Land cleared for planting as world demand rockets
The dry, yellowing fields stretch out to the horizon, past shiny new silos, their polished tin gleaming in the noon sunshine. Beside freshly hoed fields stand new tractors and ploughs. This is the Amazon, a vast lung producing 20% of the earth’s oxygen, and home to 30% of all plant and animal species. It is so immense that it would swallow Europe in full and three more Englands besides. The rainforest is shrinking at a rate that is staggering environmentalists. Around 25,000 sq km (10,000 sq miles) disappeared last year – an area about the size of Belgium. Huge swaths of the land are being transformed not only by illegal logging companies and cattle ranchers, but also by a newer invader, the soya bean. For many the extraordinary expansion of this bean – used not only for its oil and food for humans but also as feed for cattle – is the new front in the battle for the Amazon.
Cargill, the US food giant, has spotted the potential and built a vast soya terminal on a river bank in the town. The company is being challenged by the Brazilian government’s environment agency, which is concerned that the terminal was built without an environmental impact report; but the evidence points to an escalation in development all around.

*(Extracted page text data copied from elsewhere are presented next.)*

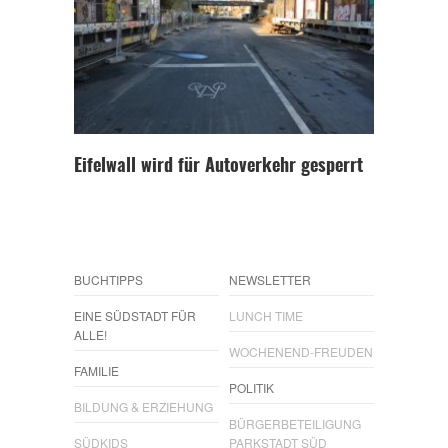
Eifelwall wird für Autoverkehr gesperrt
BUCHTIPPS
NEWSLETTER
EINE SÜDSTADT FÜR
LUNCH TIME
ALLE!
WOCHENEND-FREUDEN
FAMILIE
POLITIK
BILDUNG & ERZIEHUNG
BÜRGERBETEILIGUNG
SÜDKIDS
PARKSTADT SÜD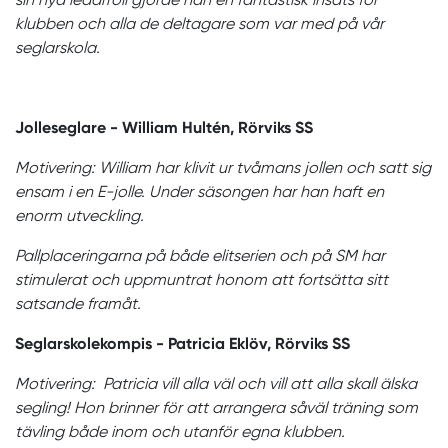
klubben och alla de deltagare som var med på vår
seglarskola.
Jolleseglare - William Hultén, Rörviks SS
Motivering: William har klivit ur tvåmans jollen och satt sig
ensam i en E-jolle. Under säsongen har han haft en
enorm utveckling.
Pallplaceringarna på både elitserien och på SM har
stimulerat och uppmuntrat honom att fortsätta sitt
satsande framåt.
Seglarskolekompis - Patricia Eklöv, Rörviks SS
Motivering:
Patricia vill alla väl och vill att alla skall älska
segling! Hon brinner för att arrangera såväl träning som
tävling både inom och utanför egna klubben.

Cristovan Sena, a government forestry engineer, said: “Native primary forest is being destroyed at a much faster rate than was achieved by the loggers. In our region we will soon see the irreversible substitution of the rainforest by a landscape of grains… Saying that growers will respect the 20% limit is nonsense. You just have to look at what is being done now to see they don’t respect legal reserves.” The soya growers are following the loggers into land that was forested, and there have been cases of small farmers suffering threats or actual violence when they refuse to sell.